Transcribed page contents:
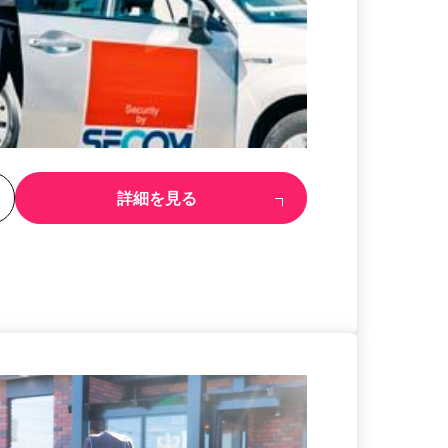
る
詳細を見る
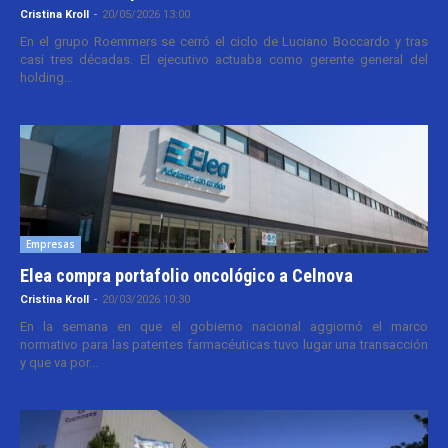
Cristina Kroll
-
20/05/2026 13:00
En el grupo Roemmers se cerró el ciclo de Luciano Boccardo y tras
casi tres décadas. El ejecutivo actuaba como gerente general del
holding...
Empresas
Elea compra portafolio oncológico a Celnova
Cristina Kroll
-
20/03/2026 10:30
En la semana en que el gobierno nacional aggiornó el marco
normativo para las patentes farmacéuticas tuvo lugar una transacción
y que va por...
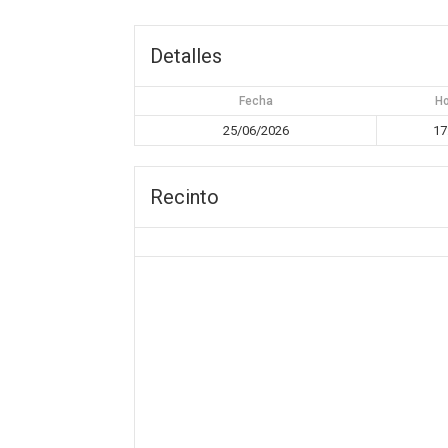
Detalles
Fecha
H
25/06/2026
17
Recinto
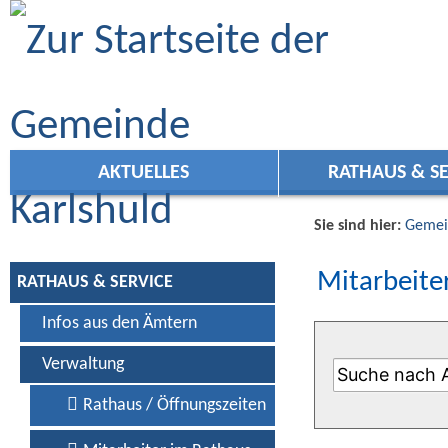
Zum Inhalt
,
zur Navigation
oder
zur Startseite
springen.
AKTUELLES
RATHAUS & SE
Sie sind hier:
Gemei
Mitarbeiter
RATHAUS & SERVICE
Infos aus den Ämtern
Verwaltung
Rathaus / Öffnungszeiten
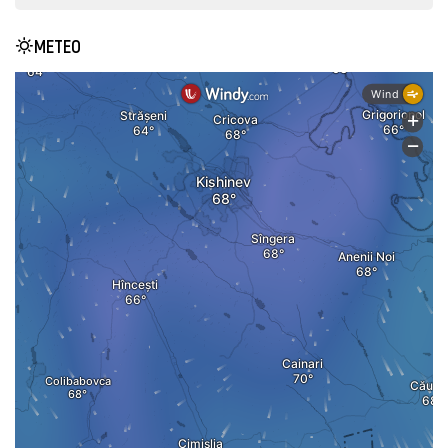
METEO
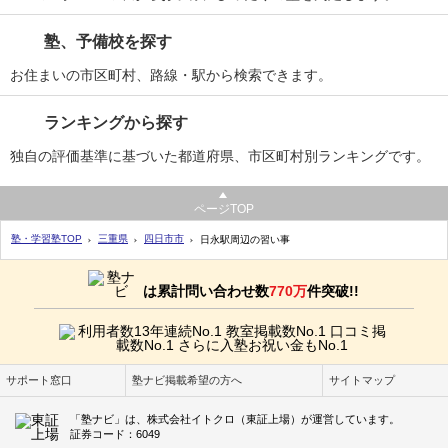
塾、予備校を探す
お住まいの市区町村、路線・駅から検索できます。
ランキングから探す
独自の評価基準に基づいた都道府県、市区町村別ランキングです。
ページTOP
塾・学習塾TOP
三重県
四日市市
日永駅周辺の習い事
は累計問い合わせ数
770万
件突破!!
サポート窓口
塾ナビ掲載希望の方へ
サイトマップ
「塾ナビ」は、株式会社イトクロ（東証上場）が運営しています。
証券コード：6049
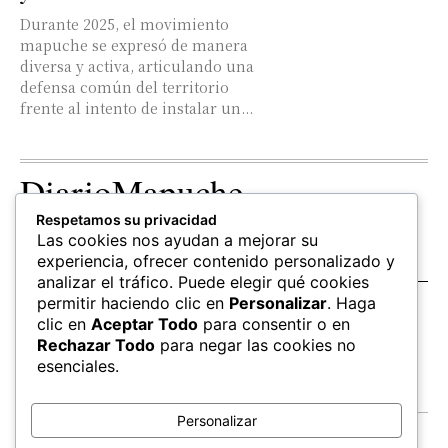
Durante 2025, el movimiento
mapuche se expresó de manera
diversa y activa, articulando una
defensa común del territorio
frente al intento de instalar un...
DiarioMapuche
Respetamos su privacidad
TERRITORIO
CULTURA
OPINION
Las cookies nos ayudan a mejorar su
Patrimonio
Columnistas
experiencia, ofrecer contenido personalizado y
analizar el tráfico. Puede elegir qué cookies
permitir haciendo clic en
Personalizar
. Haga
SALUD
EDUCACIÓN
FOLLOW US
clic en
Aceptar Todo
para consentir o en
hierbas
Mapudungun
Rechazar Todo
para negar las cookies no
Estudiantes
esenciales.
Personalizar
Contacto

• [Task directions]: Go through the entries above and report each line with the string "para" in it.

• [Solution]:
normativo para las patentes farmacéuticas tuvo lugar una transacción
para consentir o en
para negar las cookies no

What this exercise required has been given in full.